E proprio nel primo pomeriggio di venerdì è stata notificata al dirigente bianconero Fabio Paratici un avviso di  garanzia. Il reato ipotizzato dalla Procura di Perugia, precisa il club “è esclusivamente l’ articolo 371 bis” del codice penale, ovvero false informazioni al pubblico ministero.

Accertamenti Secondo la Procura inoltre “gli accertamenti investigativi hanno consentito, altresì, di comprendere come, nei primi giorni del mese di settembre del 2020, la dirigenza del club torinese si fosse attivata, anche ai massimi livelli istituzionali, per “accelerare” il riconoscimento della cittadinanza italiana nei confronti di Suarez, facendo, quindi, ipotizzare nuove ipotesi di reato a carico di soggetti diversi dagli appartenenti all’università, tuttora in corso di approfondimento”.

Rischio A chiudere la Procura di Perugia sottolinea di condividere “le ipotesi accusatorie, il giudice per le indagini preliminari ha disposto le misure cautelari avendo rilevato “il concreto ed attuale rischio che gli indagati, se non sottoposti ad idonea cautela, ripropongano condotte delittuose analoghe a quelle per le quali si procede, avendo mostrato di considerare l’istituzione di cui fanno parte e che rappresentano alla stregua di una res privata gestibile a proprio piacimento”. Insomma, altro terremoto sull’Università per stranieri.

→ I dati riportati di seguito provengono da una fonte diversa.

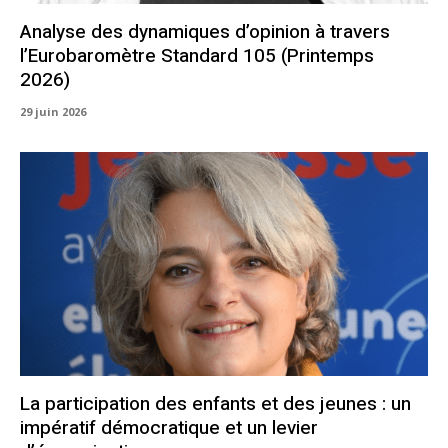
Analyse des dynamiques d’opinion à travers
l’Eurobaromètre Standard 105 (Printemps
2026)
29 juin 2026
La participation des enfants et des jeunes : un
impératif démocratique et un levier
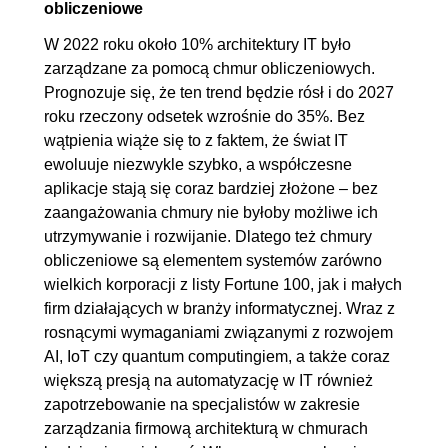
3. Przygotowanie konta
00:31:39
obliczeniowe
3.1. Wstęp do rozdziału
00:00:45
W 2022 roku około 10% architektury IT było
zarządzane za pomocą chmur obliczeniowych.
3.2. Usługi AWS Free Tier
00:03:03
Prognozuje się, że ten trend będzie rósł i do 2027
3.3. Zakładanie konta na AWS
00:04:21
roku rzeczony odsetek wzrośnie do 35%. Bez
3.4. Budżet. Ustawienie
00:04:06
wątpienia wiąże się to z faktem, że świat IT
powiadomień o budżecie
ewoluuje niezwykle szybko, a współczesne
aplikacje stają się coraz bardziej złożone – bez
3.5. Zabezpieczenie konta root
00:06:32
zaangażowania chmury nie byłoby możliwe ich
3.6. Tworzenie konta IAM
00:12:52
utrzymywanie i rozwijanie. Dlatego też chmury
4. Moc obliczeniowa
01:52:12
obliczeniowe są elementem systemów zarówno
wielkich korporacji z listy Fortune 100, jak i małych
4.1. Wprowadzenie do
00:00:40
firm działających w branży informatycznej. Wraz z
rozdziału
rosnącymi wymaganiami związanymi z rozwojem
4.2. EC2
00:15:15
AI, IoT czy quantum computingiem, a także coraz
większą presją na automatyzację w IT również
4.3. EC2 w praktyce
00:15:17
zapotrzebowanie na specjalistów w zakresie
4.4. Kontenery
00:11:46
zarządzania firmową architekturą w chmurach
4.5. AWS Container Services.
00:07:02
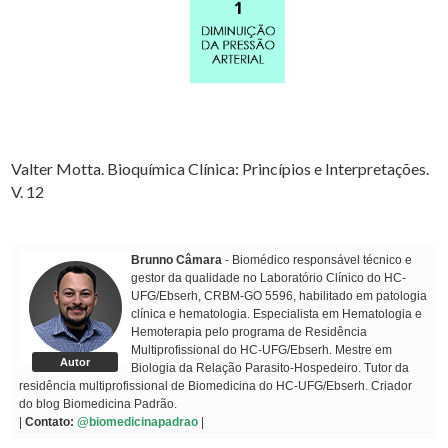
Valter Motta. Bioquímica Clínica: Princípios e Interpretações.
V. 12
Brunno Câmara
- Biomédico responsável técnico e
gestor da qualidade no Laboratório Clínico do HC-
UFG/Ebserh, CRBM-GO 5596, habilitado em patologia
clínica e hematologia. Especialista em Hematologia e
Hemoterapia pelo programa de Residência
Multiprofissional do HC-UFG/Ebserh. Mestre em
Autor
Biologia da Relação Parasito-Hospedeiro. Tutor da
residência multiprofissional de Biomedicina do HC-UFG/Ebserh. Criador
do blog Biomedicina Padrão.
|
Contato:
@biomedicinapadrao
|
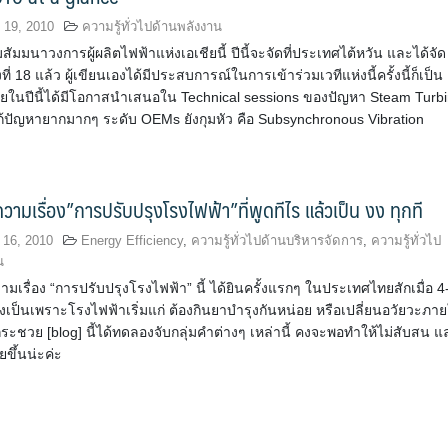
 19, 2010
ความรู้ทั่วไปด้านพลังงาน
ัมมนาวงการผู้ผลิตไฟฟ้าแห่งเอเชียนี้ ปีนี้จะจัดที่ประเทศไต้หวัน และได้จัด
้งที่ 18 แล้ว ผู้เขียนเองได้มีประสบการณ์ในการเข้าร่วมเวทีแห่งนี้ครั้งนี้ก็เป็น
 โดยในปีนี้ได้มีโอกาสนำเสนอใน Technical sessions ของปัญหา Steam Turb
แก้ปัญหายากมากๆ ระดับ OEMs ยังกุมหัว คือ Subsynchronous Vibration
วามเรื่อง”การปรับปรุงโรงไฟฟ้า”ที่พูดทีไร แล้วเป็น งง ทุกที
 16, 2010
Energy Efficiency
,
ความรู้ทั่วไปด้านบริหารจัดการ
,
ความรู้ทั่วไป
น
มเรื่อง “การปรับปรุงโรงไฟฟ้า” นี้ ได้ยินครั้งแรกๆ ในประเทศไทยสักเมื่อ 4
ก็คงเป็นเพราะโรงไฟฟ้าเริ่มแก่ ต้องกินยาบำรุงกันหน่อย หรือเปลี่ยนอวัยวะภา
กระชวย [blog] นี้ได้ทดลองจับกลุ่มคำต่างๆ เหล่านี้ คงจะพอทำให้ไม่สับสน แ
ยขึ้นน่ะค่ะ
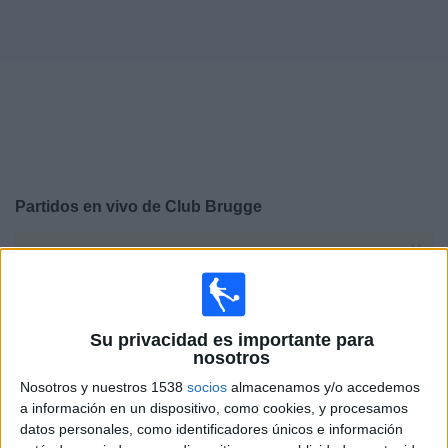
Deportes
Noticias
Widget
Partidos en vivo de
Club Brugge
×
Club Brugge: En este momento no hay ningún partido
televisado. Puedes consultar el historial de partidos en
TV emitidos anteriormente.
Su privacidad es importante para
nosotros
Viernes, 07/08/2026
Nosotros y nuestros 1538
socios
almacenamos y/o accedemos
12:45
Jupiler Pro League
a información en un dispositivo, como cookies, y procesamos
datos personales, como identificadores únicos e información
Club Brugge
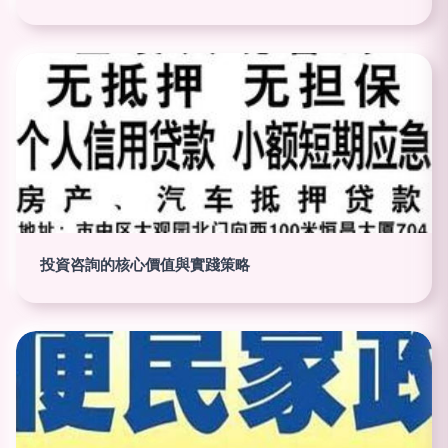
投資咨詢的核心價值與實踐策略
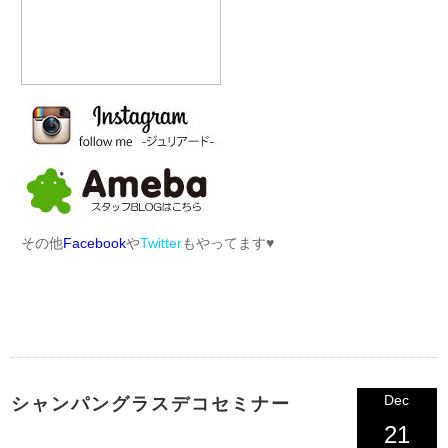
その他
Facebook
や
Twitter
もやってます♥︎
Dec
シャンパングラスデコセミナー
21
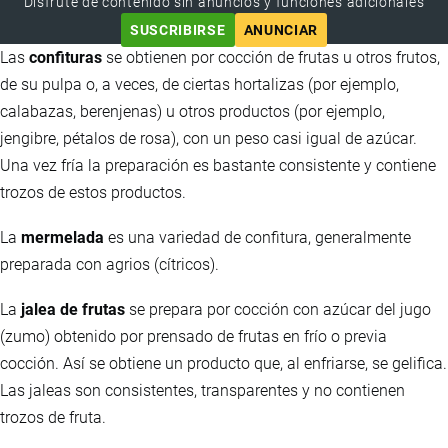
Disfrute de contenido sin anuncios y funciones adicionales
SUSCRIBIRSE
ANUNCIAR
Las
confituras
se obtienen por cocción de frutas u otros frutos,
de su pulpa o, a veces, de ciertas hortalizas (por ejemplo,
calabazas, berenjenas) u otros productos (por ejemplo,
jengibre, pétalos de rosa), con un peso casi igual de azúcar.
Una vez fría la preparación es bastante consistente y contiene
trozos de estos productos.
La
mermelada
es una variedad de confitura, generalmente
preparada con agrios (cítricos).
La
jalea de frutas
se prepara por cocción con azúcar del jugo
(zumo) obtenido por prensado de frutas en frío o previa
cocción. Así se obtiene un producto que, al enfriarse, se gelifica.
Las jaleas son consistentes, transparentes y no contienen
trozos de fruta.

Federcalcio Intanto, il capo della procura della Federcalcio, Giuseppe Chinè, chiederà a breve a Raffaele Cantone copia dell’ordinanza di oggi e di tutti gli altri “atti ostensibili” (ovvero quelli che possono essere resi noti) dell’indagine di Perugia sulla vicenda Suarez. Lo apprende l’Ansa in ambienti federali.  “Non appena venuto a conoscenza dell’apertura dell’inchiesta di Perugia, a fine settembre, Chinè aveva a sua volta aperto un fascicolo sulla vicenda in ambito giustizia federale e da allora – sottolineano ancora da via Allegri – è in contatto con Cantone”.